Para mim e outros milhões de petizes ao redor do mundo submetidos aos ditames católicos – à época implacáveis e monopolistas em brasis profundos e rasos – o subtexto da trama era: se não víssemos o bendito filme, anátema se abateria sobre nós: seríamos castigados por Deus.

Nunca quis ser castigado por deus algum – quem quer? – e corri para ver. Debulhei-me em lágrimas. O enredo  doutrinador – [seja santo, ou não seja nada!] – me abduziu. Revi essa xaroposa propaganda religiosa até que veio a náusea. Enjoei – e me recusava a assistir de novo quando o filme era reprisado – feito circo mambembe, de tempos em tempos voltava a ser exibido.

Elementar: tudo que acontece de ordinário ou de extraordinário na infância nos marca para o bem e para o mal para todo o sempre.
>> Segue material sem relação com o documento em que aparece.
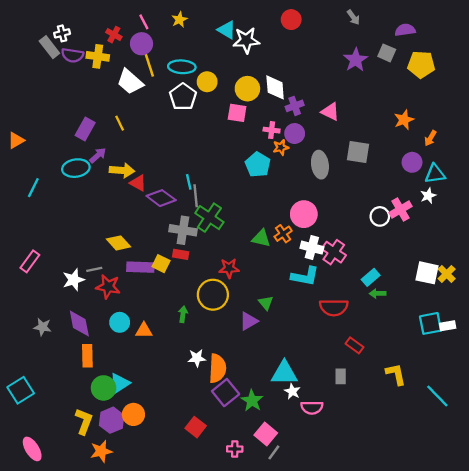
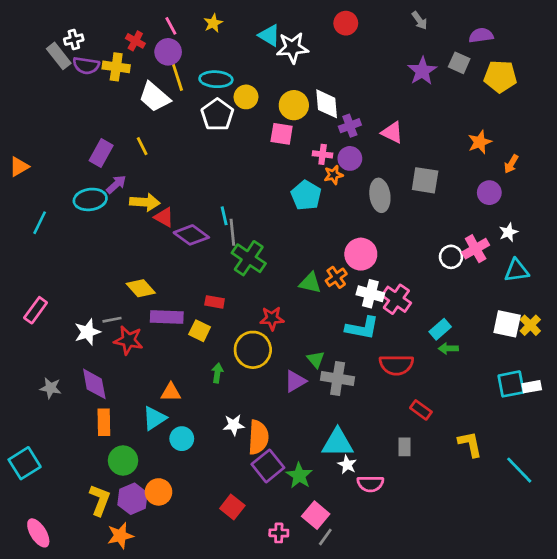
cyan triangle: (435, 174) -> (517, 271), moved
gray cross: (183, 230) -> (338, 378), moved
yellow square: (161, 264) -> (200, 331), moved
cyan circle: (120, 322) -> (182, 439), moved
cyan triangle: (120, 383) -> (154, 418), moved

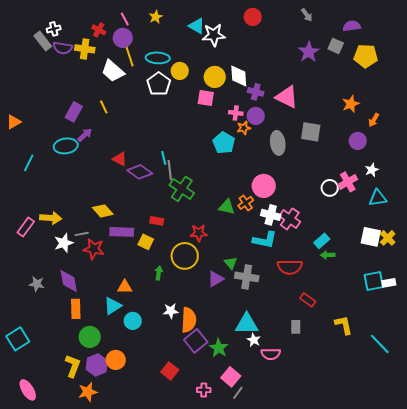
purple cross: (350, 126) -> (256, 92), turned 35
pink triangle: (392, 132) -> (287, 97), size x1.4
yellow arrow: (145, 202) -> (51, 218), moved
Já adulto, marxista de raiz, anticlerical até a medula, gay assumido, fã ardoroso do cinema profano do genial Luis Buñuel, senti ardente desejo de rever esse filmezinho execrável àquela altura imerso no ostracismo da história do cinema: culpa dos novos tempos nos quais a igreja católica fazia do coração tripas para ainda atrair devotos.

Eis-me em Lisboa, em algumas das visitas que fiz à cidade no final do século 20. Flanava pelas cercanias do Rossio, quando obscuro cinema anunciava em tosco cartaz a atração do dia: ‘Marcelino Pão e Vinho’. Não cri. Apressei o passo. Seria possível? Tirei dúvida com o porteiro traveco – traveco? Como assim? Traveco trabalhando em lugar que exibia filme tão ‘imaculado’? Voz de patodonald me arrancou do transe: - E tu entras, e tu sais quando bem quiseres!

Entrei. No breu total, revi o rosto familiar de Pablito Calvo – e, às cegas, sentei na cadeira mais próxima. Durante abdução inicial de quase uma hora só conseguia ver e ouvir o que emanava do écran. De repente, passei a captar uivos de prazer vindos de outros cantos. Desviei o foco, olhei ao redor: flagrei casays gays em  atos sexuais das mais variadas coreografias. [Nada mais natural à minha alma vivida – cinemas de ‘pegação’ gay existiam aos montes no Brasil, e eu os frequentava. Mas senti certo estranhamento]. 

O meu foco era rever filme que marcou minha infância. Assisti até o final. Os homens que ocupavam a sala, recompostos, se dirigiram ao bar-café, à paisana ou travestidos. Animados, proseavam, comiam petiscos, bebiam. Logo estariam de volta à faina sexual d’antes. Pedi dose de conhaque, e mergulhei de volta nas ruas do Rossio. Antes, ouvi a voz do porteiro traveco: - Já vais embora? Só fechamos de madrugada!